**Task to complete**
Each entry must come back word for word; drop the images as you go.

**Record set**
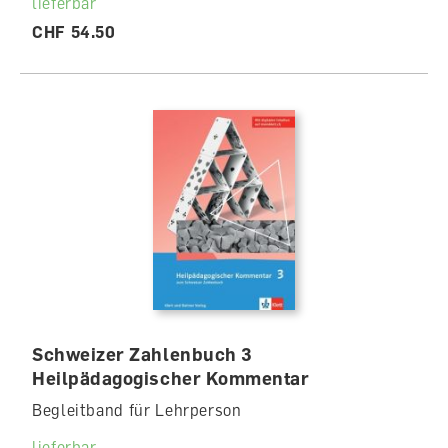
lieferbar
CHF 54.50
Schweizer Zahlenbuch 3
Heilpädagogischer Kommentar
Begleitband für Lehrperson
lieferbar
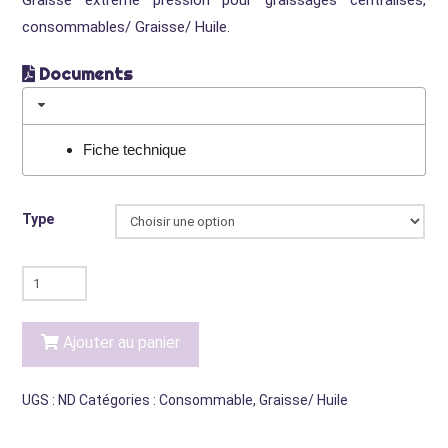
consommables/ Graisse/ Huile.
Documents
Fiche technique
Type
quantité
de
Graisse
Ajouter au panier
extrême
pression
UGS :
ND
Catégories :
Consommable
,
Graisse/ Huile
pour
graissages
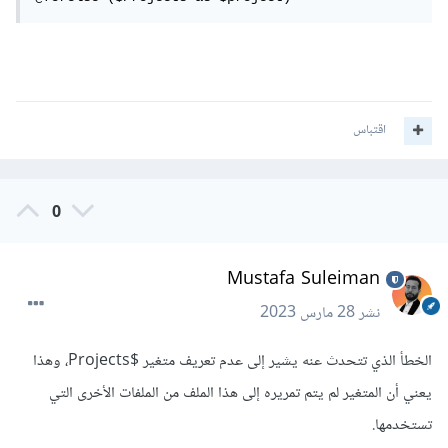
اقتباس
0
Mustafa Suleiman
نشر
28 مارس 2023
الخطأ الذي تتحدث عنه يشير إلى عدم تعريف متغير $Projects، وهذا
يعني أن المتغير لم يتم تمريره إلى هذا الملف من الملفات الأخرى التي
تستخدمها.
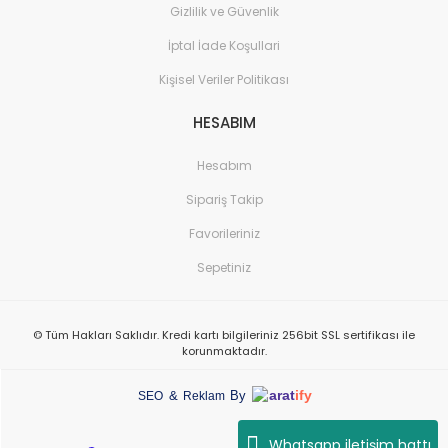
Gizlilik ve Güvenlik
İptal İade Koşullari
Kişisel Veriler Politikası
HESABIM
Hesabım
Sipariş Takip
Favorileriniz
Sepetiniz
© Tüm Hakları Saklıdır. Kredi kartı bilgileriniz 256bit SSL sertifikası ile
korunmaktadır.
arat
ify
&
By
SEO
Reklam
Whatsapp iletişim hattı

**Output of the exercise**
lieferbar
CHF 54.50
Schweizer Zahlenbuch 3
Heilpädagogischer Kommentar
Begleitband für Lehrperson
lieferbar
consommables/ Graisse/ Huile.
Documents
Fiche technique
Type
quantité
de
Graisse
Ajouter au panier
extrême
pression
UGS :
ND
Catégories :
Consommable
,
Graisse/ Huile
pour
graissages
اقتباس
0
Mustafa Suleiman
نشر
28 مارس 2023
الخطأ الذي تتحدث عنه يشير إلى عدم تعريف متغير $Projects، وهذا
يعني أن المتغير لم يتم تمريره إلى هذا الملف من الملفات الأخرى التي
تستخدمها.
Gizlilik ve Güvenlik
İptal İade Koşullari
Kişisel Veriler Politikası
HESABIM
Hesabım
Sipariş Takip
Favorileriniz
Sepetiniz
© Tüm Hakları Saklıdır. Kredi kartı bilgileriniz 256bit SSL sertifikası ile
korunmaktadır.
arat
ify
&
By
SEO
Reklam
Whatsapp iletişim hattı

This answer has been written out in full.